Imagine uma ilha com areais extensos, banhados por águas transparentes e convidativas. Agora, imagine que essa ilha foi poiso de pestilentos, contrabandistas, pescadores e de peludos de quatro patas, e terá uma noção aproximada da história da chamada Ilha dos Cães, que aparece desde tempos imemoriais nos nossos mapas, no cabo de Santa Maria, onde Portugal termina.
Hoje, não conseguimos dizer com certeza qual é a localização deste lugar. Poderá tratar-se de uma das ilhas barreira que protegem a costa algarvia e os baixios da Ria Formosa.
Mas neste local, a calma é aparente, com os volumosos bancos de areia a modificarem-se consoante as marés e ventos, transformando-se e moldando-se continuamente. As barras que separam estas ilhas vão-se deslocando lentamente de oeste para este.
É toda esta dinâmica inconstante que explica o porquê de as peças de defesa do litoral que em tempos existiram, como fortins, tenham desaparecido completamente desparecido, tendo sido arrasados pela inconstância do solo e do mar, que é aqui enganadoramente pacífico.
Além disso, como se não bastasse, a onda gigante que teve ligar após o terramoto de 1755 mudou a face destas ilhas para sempre, graças à grande devastação que causou.
As primeiras referências à presença humana na ilha dos Cães (também chamada ilha dos Leprosos) data de 1522. O local foi ponto de paragem obrigatório para um grupo de viajantes que vinha de Arzila, suspeitando-se que estes tinham peste bubónica.

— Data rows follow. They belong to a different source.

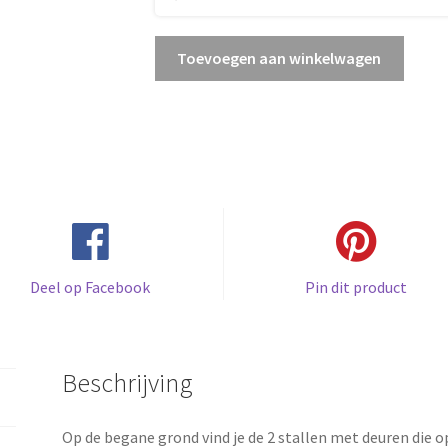
Heartlake
Toevoegen aan winkelwagen
paardrijclub
aantal
Deel op Facebook
Pin dit product
Beschrijving
Op de begane grond vind je de 2 stallen met deuren die 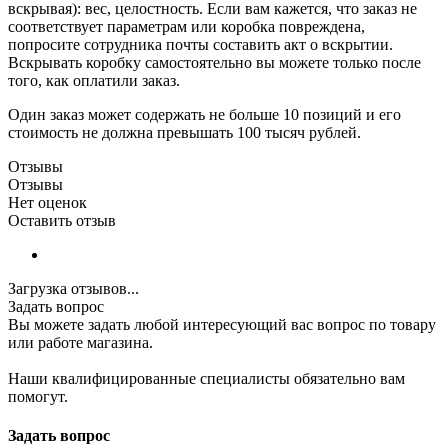
вскрывая): вес, целостность. Если вам кажется, что заказ не
соответствует параметрам или коробка повреждена,
попросите сотрудника почты составить акт о вскрытии.
Вскрывать коробку самостоятельно вы можете только после
того, как оплатили заказ.
Один заказ может содержать не больше 10 позиций и его
стоимость не должна превышать 100 тысяч рублей.
Отзывы
Отзывы
Нет оценок
Оставить отзыв
Загрузка отзывов...
Задать вопрос
Вы можете задать любой интересующий вас вопрос по товару
или работе магазина.
Наши квалифицированные специалисты обязательно вам
помогут.
Задать вопрос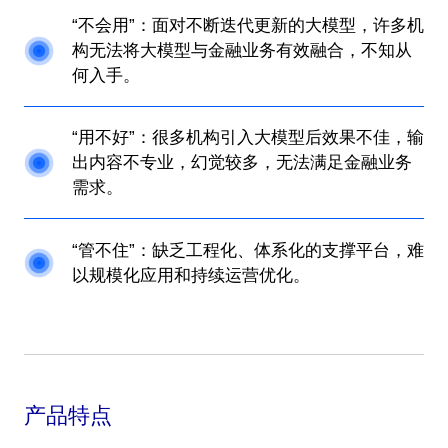
“不会用”：面对不断迭代更新的大模型，许多机
构无法将大模型与金融业务有效融合，不知从
何入手。
“用不好”：很多机构引入大模型后效果不佳，输
出内容不专业，幻觉较多，无法满足金融业务
需求。
“管不住”：缺乏工程化、体系化的支撑平台，难
以规模化应用和持续运营优化。
产品特点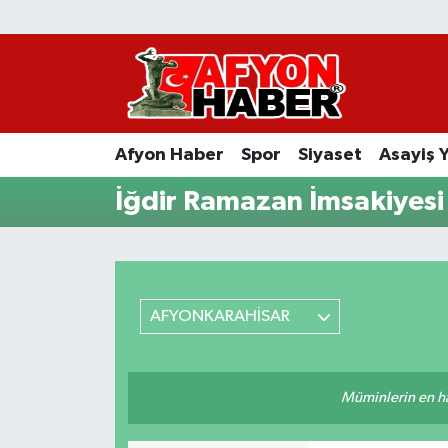
Afyon Haber
Siyaset
Afyon Haber
Spor
Siyaset
Asayiş 
Spor
İğdir Ramazan İmsakiyesi
Asayiş Yaşam
Sağlık
AFYONKARAHİSAR
Eğitim
Sivil Toplum
Müminlerin en hayı
Ekonomi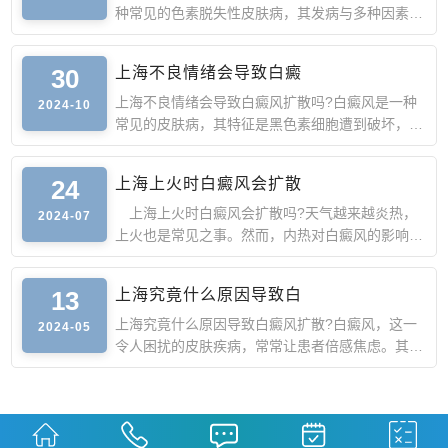
种常见的色素脱失性皮肤病，其发病与多种因素有
关。对于白癜风的
30
上海不良情绪会导致白癜
上海不良情绪会导致白癜风扩散吗?白癜风是一种
2024-10
常见的皮肤病，其特征是黑色素细胞遭到破坏，导
致皮肤上出现白斑
24
上海上火时白癜风会扩散
上海上火时白癜风会扩散吗?天气越来越炎热，
2024-07
上火也是常见之事。然而，内热对白癜风的影响是
一个复杂的问题。
13
上海究竟什么原因导致白
上海究竟什么原因导致白癜风扩散?白癜风，这一
2024-05
令人困扰的皮肤疾病，常常让患者倍感焦虑。其令
人担忧的特点之一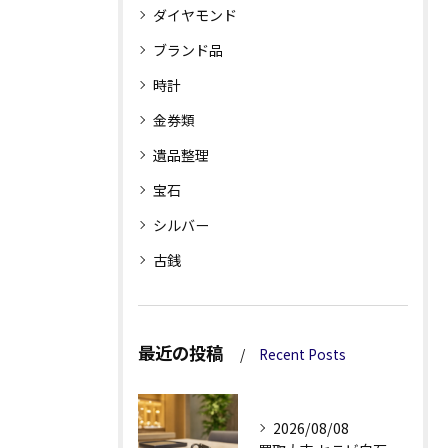
ダイヤモンド
ブランド品
時計
金券類
遺品整理
宝石
シルバー
古銭
最近の投稿
Recent Posts
2026/08/08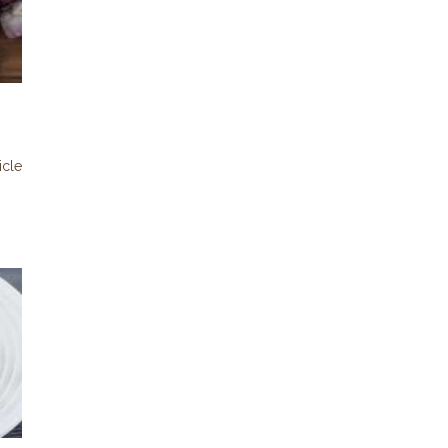
ticle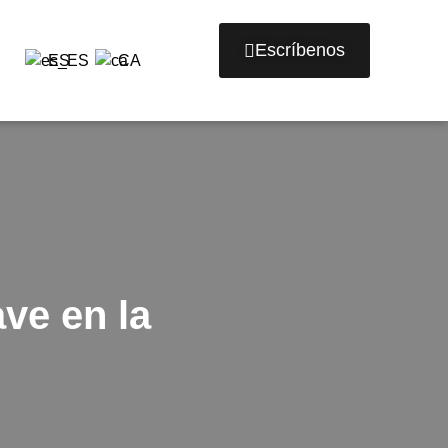
Escríbenos
ES
CA
ve en la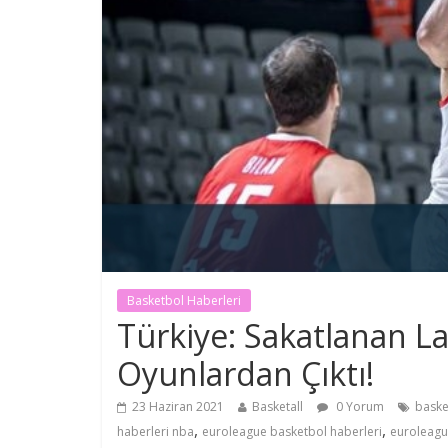
Basketbol Haberleri
Türkiye: Sakatlanan La
Oyunlardan Çıktı!
23 Haziran 2021
Basketall
0 Yorum
baske
,
,
haberleri nba
euroleague basketbol haberleri
euroleagu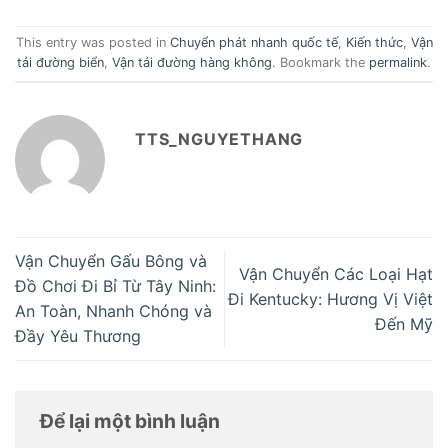
This entry was posted in
Chuyển phát nhanh quốc tế
,
Kiến thức
,
Vận
tải đường biển
,
Vận tải đường hàng không
. Bookmark the
permalink
.
TTS_NGUYETHANG
Vận Chuyển Gấu Bông và
Vận Chuyển Các Loại Hạt
Đồ Chơi Đi Bỉ Từ Tây Ninh:
Đi Kentucky: Hương Vị Việt
An Toàn, Nhanh Chóng và
Đến Mỹ
Đầy Yêu Thương
Để lại một bình luận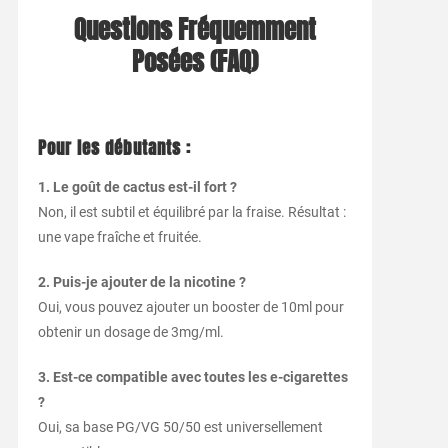
Questions Fréquemment
Posées (FAQ)
Pour les débutants :
1. Le goût de cactus est-il fort ?
Non, il est subtil et équilibré par la fraise. Résultat :
une vape fraîche et fruitée.
2. Puis-je ajouter de la nicotine ?
Oui, vous pouvez ajouter un booster de 10ml pour
obtenir un dosage de 3mg/ml.
3. Est-ce compatible avec toutes les e-cigarettes
?
Oui, sa base PG/VG 50/50 est universellement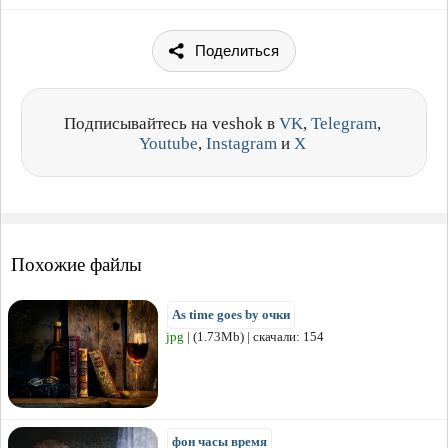
Поделиться
Подписывайтесь на veshok в
VK
,
Telegram
,
Youtube
,
Instagram
и
X
Похожие файлы
As time goes by очки
jpg
| (1.73Mb) | скачали: 154
фон часы время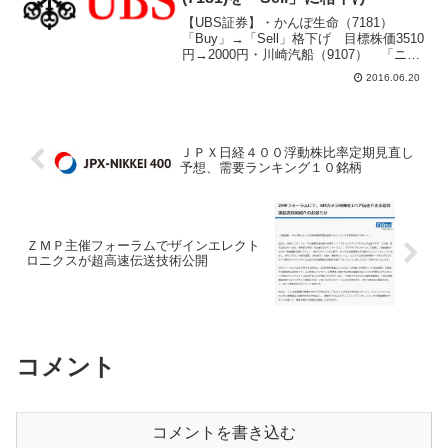
【UBS証券】・かんぽ生命（7181）
「Buy」→「Sell」格下げ 目標株価3510
円→2000円・川崎汽船（9107） 「ニュ
ートラル」→「セル」格下げ 目標株価
2016.06.20
230円→200円・THK（6481） 目標株価
1940円→1800円・...
ＪＰＸ日経４００浮動株比率定期見直し
予想、需要ランキング１０銘柄
ＺＭＰ主催フォーラムでザインエレクト
ロニクスが超高速伝送技術公開
コメント
コメントを書き込む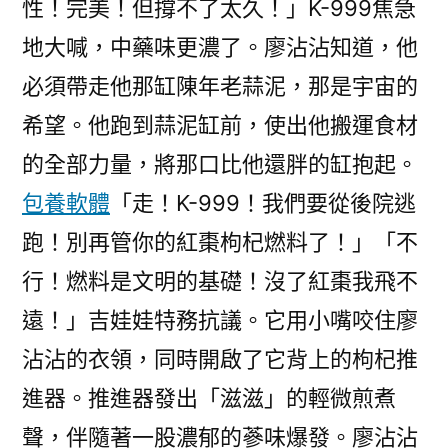
性！完美！但撐不了太久！」K-999焦急
地大喊，中藥味更濃了。廖沾沾知道，他
必須帶走他那缸陳年老蒜泥，那是宇宙的
希望。他跑到蒜泥缸前，使出他搬運食材
的全部力量，將那口比他還胖的缸抱起。
包養軟體
「走！K-999！我們要從後院逃
跑！別再管你的紅棗枸杞燃料了！」「不
行！燃料是文明的基礎！沒了紅棗我飛不
遠！」吉娃娃特務抗議。它用小嘴咬住廖
沾沾的衣領，同時開啟了它背上的枸杞推
進器。推進器發出「滋滋」的輕微煎煮
聲，伴隨著一股濃郁的蔘味爆發。廖沾沾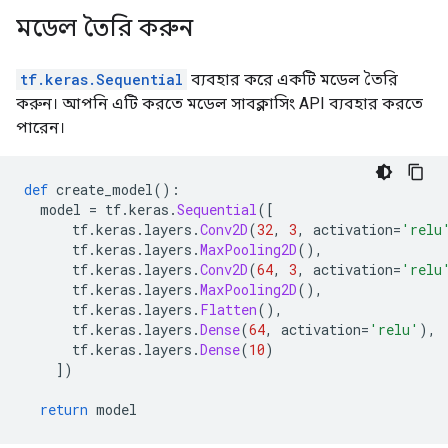
    i: 60000

মডেল তৈরি করুন
  }

}

attr {

tf.keras.Sequential
ব্যবহার করে একটি মডেল তৈরি
  key: "is_files"

করুন। আপনি এটি করতে মডেল সাবক্লাসিং API ব্যবহার করতে
  value {

পারেন।
    b: false

  }

}

def
 create_model
():
attr {

  model 
=
 tf
.
keras
.
Sequential
([
  key: "metadata"

      tf
.
keras
.
layers
.
Conv2D
(
32
,
3
,
 activation
=
'relu
  value {

      tf
.
keras
.
layers
.
MaxPooling2D
(),
    s: "\n\024TensorSliceDataset:0"

      tf
.
keras
.
layers
.
Conv2D
(
64
,
3
,
 activation
=
'relu
  }

      tf
.
keras
.
layers
.
MaxPooling2D
(),
}

      tf
.
keras
.
layers
.
Flatten
(),
attr {

      tf
.
keras
.
layers
.
Dense
(
64
,
 activation
=
'relu'
),
  key: "output_shapes"

      tf
.
keras
.
layers
.
Dense
(
10
)
  value {

])
    list {

      shape {

return
 model
        dim {

          size: 28
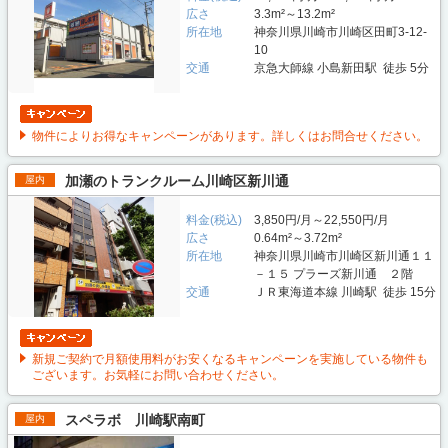
広さ
3.3m²～13.2m²
所在地
神奈川県川崎市川崎区田町3-12-
10
交通
京急大師線 小島新田駅 徒歩 5分
物件によりお得なキャンペーンがあります。詳しくはお問合せください。
加瀬のトランクルーム川崎区新川通
屋内
料金(税込)
3,850円/月～22,550円/月
広さ
0.64m²～3.72m²
所在地
神奈川県川崎市川崎区新川通１１
－１５ プラーズ新川通 ２階
交通
ＪＲ東海道本線 川崎駅 徒歩 15分
新規ご契約で月額使用料がお安くなるキャンペーンを実施している物件も
ございます。お気軽にお問い合わせください。
スペラボ 川崎駅南町
屋内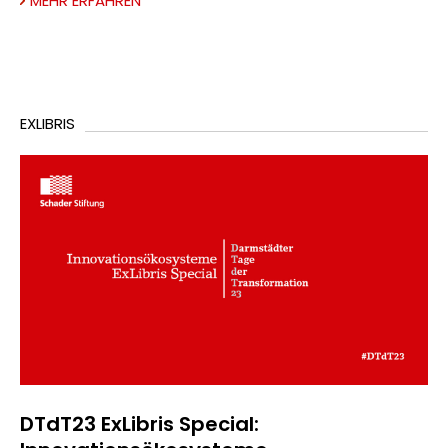
MEHR ERFAHREN
EXLIBRIS
DTdT23 ExLibris Special: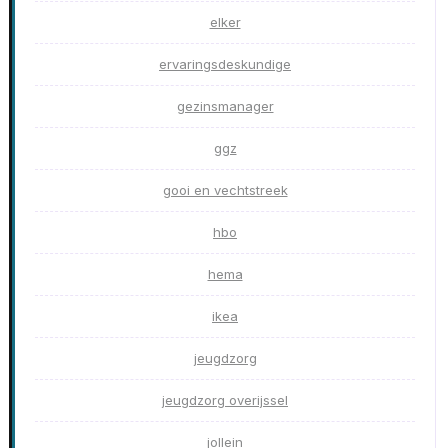
elker
ervaringsdeskundige
gezinsmanager
ggz
gooi en vechtstreek
hbo
hema
ikea
jeugdzorg
jeugdzorg overijssel
jollein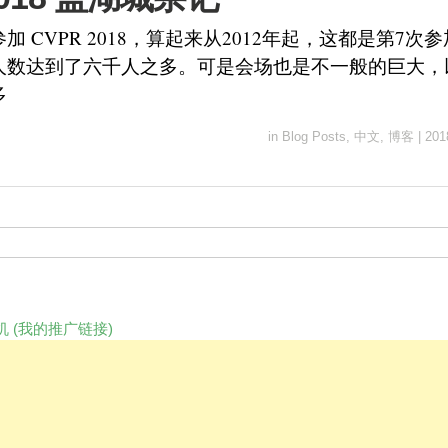
加 CVPR 2018，算起来从2012年起，这都是第7次
人数达到了六千人之多。可是会场也是不一般的巨大，
多
in
Blog Posts
,
中文
,
博客
|
201
 (我的推广链接)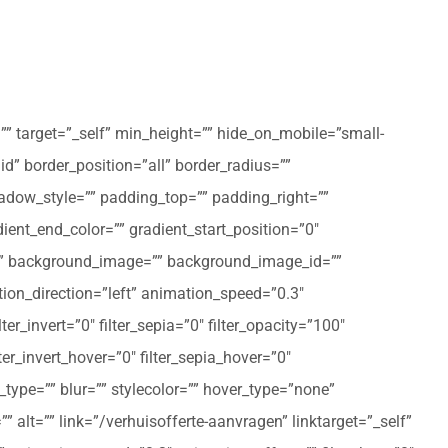
”” target=”_self” min_height=”” hide_on_mobile=”small-
olid” border_position=”all” border_radius=””
ow_style=”” padding_top=”” padding_right=””
ent_end_color=”” gradient_start_position=”0″
r=”” background_image=”” background_image_id=””
on_direction=”left” animation_speed=”0.3″
ter_invert=”0″ filter_sepia=”0″ filter_opacity=”100″
lter_invert_hover=”0″ filter_sepia_hover=”0″
type=”” blur=”” stylecolor=”” hover_type=”none”
 alt=”” link=”/verhuisofferte-aanvragen” linktarget=”_self”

Assim, evitava-se que a maleita se espalhasse no território nacional.
As condições de vida na ilha eram bastante difíceis, uma vez que esta estava num local inóspito e que sofria não só com as forças da natureza, mas também com as incursões dos piratas.
Apesar de tudo, em meados do século XIX já ali deveriam existir cabanas e armações de pesca e, aos poucos, os pescadores foram criando condições de permanência fora da época da faina, levando mais tarde as suas famílias. Foi assim que nasceram muitos dos núcleos habitacionais hoje existentes, sendo o de Culatra o mais expressivo.
Mas por que razão é que aquele território se chamaria ilha dos Cães? Talvez a resposta esteja nos fiéis companheiros dos pescadores. O cão de água dividia o trabalho com os pescadores, ajudando a encaminhar cardumes para as redes, e ficando de vigia. Outros mergulhavam velozmente e traziam o peixe intacto na boca, sendo pagos por esse serviço.
Os cães de água também acompanhavam os pescadores nas suas viagens pelo mediterrâneo, mostrando-se úteis a guardar pertences e a levar mensagens de uma embarcação para a outra.
Os cães de água eram – e ainda são – cães muito especiais, conhecidos por serem nadadores exímios, extremamente inteligentes e muito resistentes à fadiga. Estas qualidades não escaparam ao rei D. Carlos, que tinha dois destes animais a bordo do iate D. Amélia, contando com a ajuda destes nas campanhas oceanográficas.
Não se sabe se foram estes simpáticos cães a dar o nome à ilha, que a maior parte das fontes aponta como sendo a antiga ilha de Santa Maria (embora outras fontes defendam tratar-se da Armona). O que é certo é que, a partir do século XIX, as cartas parecem ter-se esquecido de que a ilha dos Cães alguma vez existiu.
Quanto ao cão de água, foi considerado a raça mais rara do mundo nos anos 70 e 80 do século XX, mas nos nossos dias, começou a recuperar o merecido prestígio que teve noutros tempos, tornando-se num animal de companhia muito popular em todo o mundo.